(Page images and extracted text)
+++

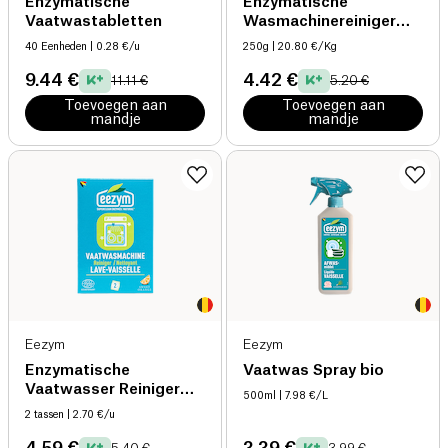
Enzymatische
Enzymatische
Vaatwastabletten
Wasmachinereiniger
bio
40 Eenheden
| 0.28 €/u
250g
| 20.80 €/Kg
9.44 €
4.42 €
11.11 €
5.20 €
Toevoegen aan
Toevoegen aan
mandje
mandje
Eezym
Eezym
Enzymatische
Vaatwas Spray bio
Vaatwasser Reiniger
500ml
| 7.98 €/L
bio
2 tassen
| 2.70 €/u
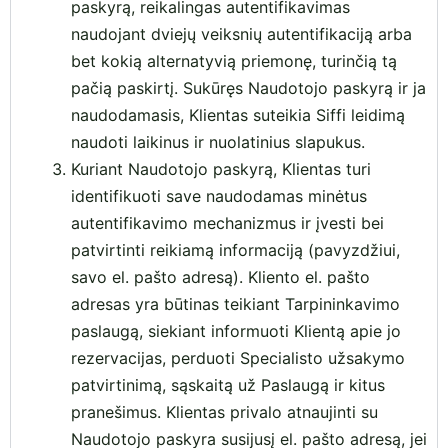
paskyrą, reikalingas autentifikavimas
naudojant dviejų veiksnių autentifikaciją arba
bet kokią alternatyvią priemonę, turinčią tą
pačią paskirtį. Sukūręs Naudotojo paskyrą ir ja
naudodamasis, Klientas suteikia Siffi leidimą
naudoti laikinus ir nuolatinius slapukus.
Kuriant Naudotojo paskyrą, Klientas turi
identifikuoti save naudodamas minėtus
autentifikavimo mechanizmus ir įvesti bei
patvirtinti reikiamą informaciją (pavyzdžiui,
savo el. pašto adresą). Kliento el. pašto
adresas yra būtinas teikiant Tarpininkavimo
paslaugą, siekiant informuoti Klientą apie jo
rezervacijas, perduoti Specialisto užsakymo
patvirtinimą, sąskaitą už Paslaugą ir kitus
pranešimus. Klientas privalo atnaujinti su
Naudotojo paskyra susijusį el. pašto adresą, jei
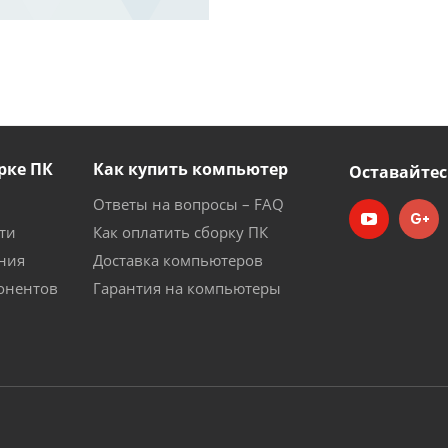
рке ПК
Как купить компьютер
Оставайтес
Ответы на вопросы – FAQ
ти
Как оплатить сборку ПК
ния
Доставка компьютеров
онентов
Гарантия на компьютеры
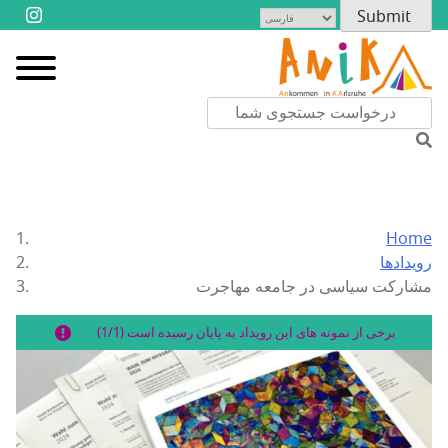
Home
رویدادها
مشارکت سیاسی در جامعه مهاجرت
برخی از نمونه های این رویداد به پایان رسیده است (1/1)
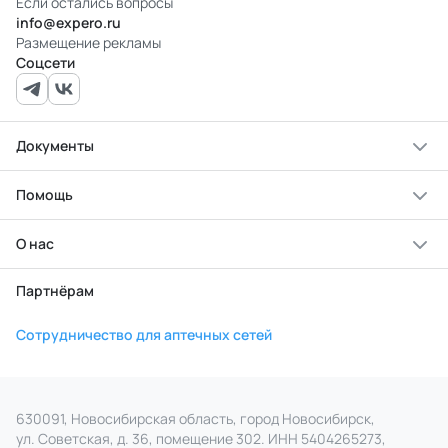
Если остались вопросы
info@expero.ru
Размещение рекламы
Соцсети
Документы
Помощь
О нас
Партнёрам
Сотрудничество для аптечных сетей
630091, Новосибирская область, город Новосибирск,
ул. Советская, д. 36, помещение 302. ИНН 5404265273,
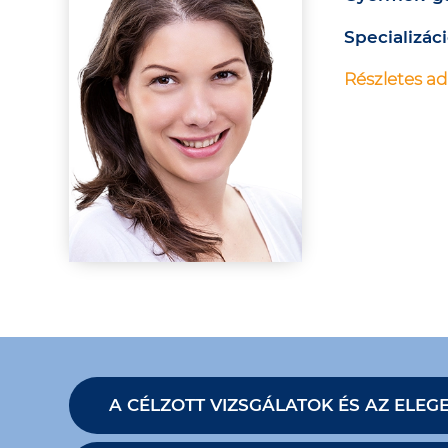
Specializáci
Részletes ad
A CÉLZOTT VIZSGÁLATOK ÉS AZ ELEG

+++

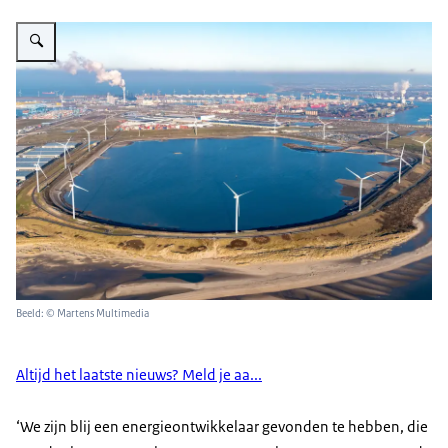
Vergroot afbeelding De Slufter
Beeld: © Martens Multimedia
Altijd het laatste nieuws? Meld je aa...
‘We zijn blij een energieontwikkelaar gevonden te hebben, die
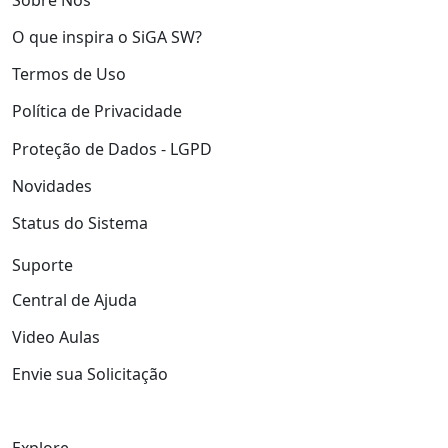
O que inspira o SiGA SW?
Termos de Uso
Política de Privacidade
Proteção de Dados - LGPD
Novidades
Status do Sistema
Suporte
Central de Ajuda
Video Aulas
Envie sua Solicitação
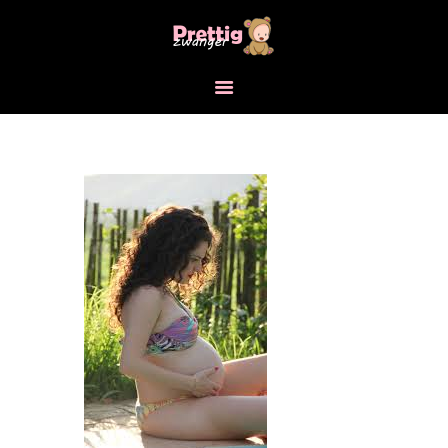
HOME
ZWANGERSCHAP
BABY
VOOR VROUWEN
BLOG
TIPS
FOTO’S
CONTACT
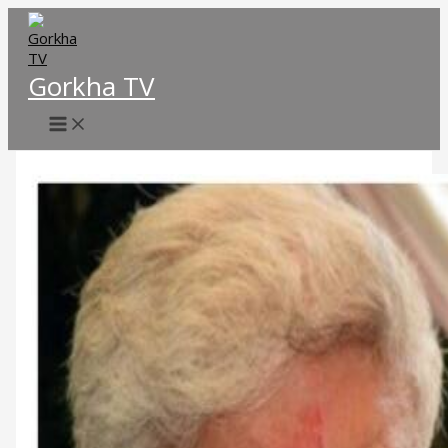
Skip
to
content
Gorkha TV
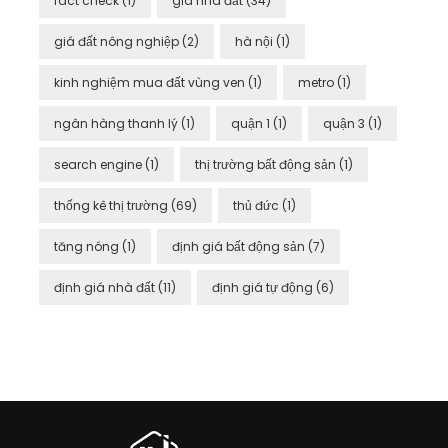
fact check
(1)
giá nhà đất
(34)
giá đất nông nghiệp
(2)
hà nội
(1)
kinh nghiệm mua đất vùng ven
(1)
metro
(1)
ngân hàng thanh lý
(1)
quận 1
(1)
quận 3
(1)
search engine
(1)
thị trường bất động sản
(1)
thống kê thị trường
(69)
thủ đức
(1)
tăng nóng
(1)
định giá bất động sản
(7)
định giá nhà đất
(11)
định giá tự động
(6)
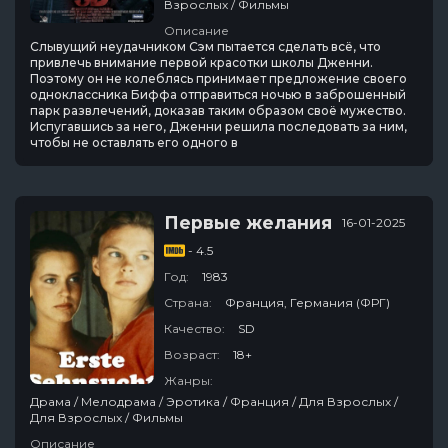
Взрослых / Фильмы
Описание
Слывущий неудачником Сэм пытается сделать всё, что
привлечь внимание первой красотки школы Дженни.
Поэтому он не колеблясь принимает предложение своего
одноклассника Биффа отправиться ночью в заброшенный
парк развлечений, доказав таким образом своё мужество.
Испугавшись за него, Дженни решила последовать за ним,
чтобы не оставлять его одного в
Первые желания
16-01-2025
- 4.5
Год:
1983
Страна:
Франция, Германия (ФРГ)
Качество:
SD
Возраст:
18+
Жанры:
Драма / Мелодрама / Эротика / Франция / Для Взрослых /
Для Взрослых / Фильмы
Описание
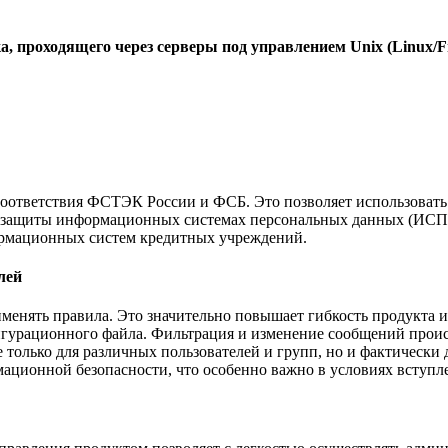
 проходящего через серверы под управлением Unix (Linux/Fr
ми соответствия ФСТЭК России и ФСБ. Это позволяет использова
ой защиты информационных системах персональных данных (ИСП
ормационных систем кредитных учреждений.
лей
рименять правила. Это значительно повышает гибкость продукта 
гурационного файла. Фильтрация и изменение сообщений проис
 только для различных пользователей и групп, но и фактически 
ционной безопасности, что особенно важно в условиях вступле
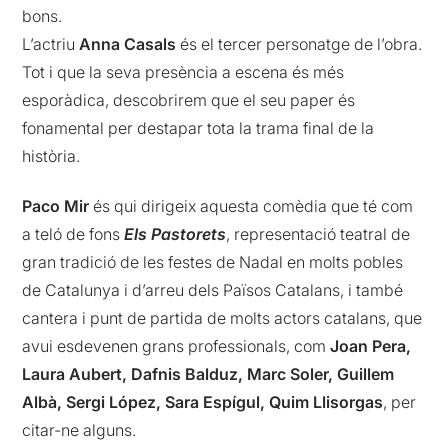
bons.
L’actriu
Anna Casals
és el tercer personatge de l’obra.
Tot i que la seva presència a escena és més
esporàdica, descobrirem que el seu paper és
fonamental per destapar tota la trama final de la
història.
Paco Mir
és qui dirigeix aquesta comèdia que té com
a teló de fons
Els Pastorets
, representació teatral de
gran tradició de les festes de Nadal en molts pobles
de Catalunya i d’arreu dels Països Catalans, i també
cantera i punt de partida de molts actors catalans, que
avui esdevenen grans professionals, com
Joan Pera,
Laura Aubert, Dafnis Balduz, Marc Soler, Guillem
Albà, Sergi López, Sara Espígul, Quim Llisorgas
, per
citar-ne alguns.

+++

**Problem requirements:** Where the word "вопросы" shows up in a line of the entries above, copy that line.

**Exercise answer:**
Ответы на вопросы – FAQ
Если остались вопросы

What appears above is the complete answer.